• [Work to be completed]: Wherever a line in the data below holds "incendies", copy that line.

────────────────

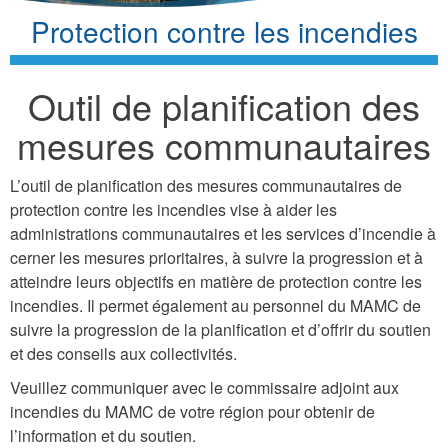
Protection contre les incendies
Outil de planification des
mesures communautaires
L’outil de planification des mesures communautaires de
protection contre les incendies vise à aider les
administrations communautaires et les services d’incendie à
cerner les mesures prioritaires, à suivre la progression et à
atteindre leurs objectifs en matière de protection contre les
incendies. Il permet également au personnel du MAMC de
suivre la progression de la planification et d’offrir du soutien
et des conseils aux collectivités.
Veuillez communiquer avec le commissaire adjoint aux
incendies du MAMC de votre région pour obtenir de
l’information et du soutien.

────────────────

• [Response box]:
Protection contre les incendies
protection contre les incendies vise à aider les
incendies. Il permet également au personnel du MAMC de
incendies du MAMC de votre région pour obtenir de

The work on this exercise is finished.